One option offered in the new notice would be an arrangement where if a study’s underlying data are not made available, the EPA should place less weight on the results “to the point of entirely disregarding them” even if the results were strong, compelling, the work met the highest scientific standards and it had passed through extensive scientific peer review. In other words, EPA is proposing to give the most weight to studies with publicly available data rather than to studies that provide the strongest scientifically supportable evidence.
Because there are many environmental health studies relying on medical data and other private information, the restrictions of this rule would mean a failure to evaluate the best available science. And as if this proposal couldn’t get any worse, these restrictions would not only apply to studies developed now and into the future but also retroactively. It’s as if the political leadership of EPA has decided that any scientific work that came before them is suspect and that only “their” science may be considered.
In addition to being unnecessary, setting a goal of reanalysis for each and every study used by the EPA is completely unattainable. Its implementation would make it impossible for EPA to do its job.
This is an industry-devised plan to bury EPA under mountains of red tape
The only way this draft rule makes sense is when you remember the forces behind it. The idea that government science is secretive and needs to be made more public is a premise devised by tobacco industry lobbyists as far back as the mid-1990s. In a memo to RJ Reynolds Tobacco Company, lobbyist (and Trump administration transition team member) Christopher Horner wrote about the need to create “required review procedures which EPA and other federal agencies must follow in developing extra-judicial documents” and constructing “explicit procedural hurdles the Agency must follow in issuing scientific reports” because “our approach is one of addressing process as opposed to scientific substance.”

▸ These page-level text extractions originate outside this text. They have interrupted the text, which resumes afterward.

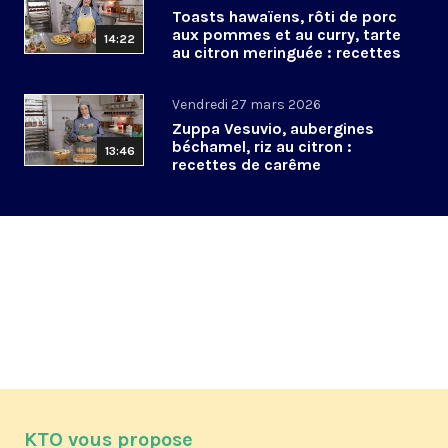
Toasts hawaïens, rôti de porc
aux pommes et au curry, tarte
14:22
au citron meringuée : recettes
de Pâques
Vendredi 27 mars 2026
Zuppa Vesuvio, aubergines
béchamel, riz au citron :
13:46
recettes de carême
KTO vous propose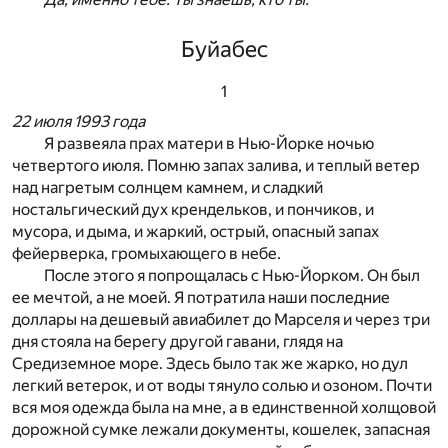
Буйабес
1
22 июля 1993 года
Я развеяла прах матери в Нью-Йорке ночью
четвертого июля. Помню запах залива, и теплый ветер
над нагретым солнцем камнем, и сладкий
ностальгический дух крендельков, и пончиков, и
мусора, и дыма, и жаркий, острый, опасный запах
фейерверка, громыхающего в небе.
После этого я попрощалась с Нью-Йорком. Он был
ее мечтой, а не моей. Я потратила наши последние
доллары на дешевый авиабилет до Марселя и через три
дня стояла на берегу другой гавани, глядя на
Средиземное море. Здесь было так же жарко, но дул
легкий ветерок, и от воды тянуло солью и озоном. Почти
вся моя одежда была на мне, а в единственной холщовой
дорожной сумке лежали документы, кошелек, запасная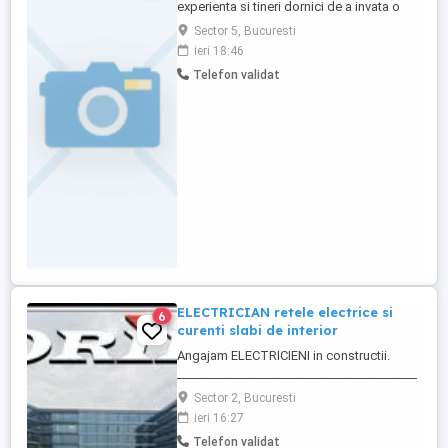
experienta si tineri dornici de a invata o
meserie , pentru lucrari de santier. Program
Sector 5, Bucuresti
full time . E-mail : Tel:
ieri 18:46
Telefon validat
ELECTRICIAN retele electrice si
6
curenti slabi de interior
Angajam ELECTRICIENI in constructii.
________________________________________
Daca sti ca ai calificare si experienta in
Sector 2, Bucuresti
executia si punerea in functiune de
ieri 16:27
instalatii electrice de joasa tensiune; Ai
Telefon validat
deja studii in domeniul electric si vrei sa te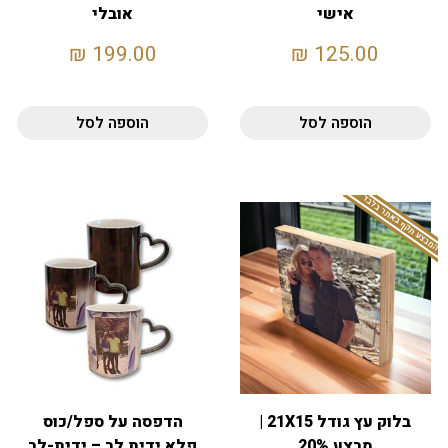
אישי
אובלי
₪
199.00
₪
125.00
הוספה לסל
הוספה לסל
המבצע תקף באתר בלבד
בלוק עץ גודל 21X15 |
הדפסה על ספל/כוס
מבצע 20%
פלא ידית לב – ידית-לב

This wasn’t just about tobacco. These lobbyists were thinking about EPA’s efforts to address everything from mercury emissions, hazardous waste, and dioxins, to air pollution. They knew that the science showing harm from a range of industrial products and processes would result in stronger protections and the only way to stop it would be to break the process. This policy will indeed break EPA’s process at our expense, and we will continue to fight with the scientific community to stop its advancement.